◆ Exercise: Find the line containing "Allgemeine Hinweise". Reproduce it and every line after it up to the end of the records, exactly as written.

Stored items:
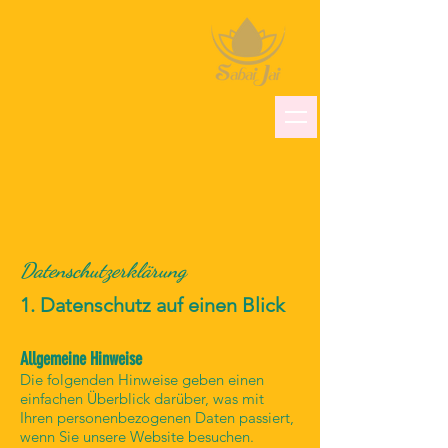
Datenschutzerklärung
1. Datenschutz auf einen Blick
Allgemeine Hinweise
Die folgenden Hinweise geben einen
einfachen Überblick darüber, was mit
Ihren personenbezogenen Daten passiert,
wenn Sie unsere Website besuchen.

◆ Reply to the task:
Allgemeine Hinweise
Die folgenden Hinweise geben einen
einfachen Überblick darüber, was mit
Ihren personenbezogenen Daten passiert,
wenn Sie unsere Website besuchen.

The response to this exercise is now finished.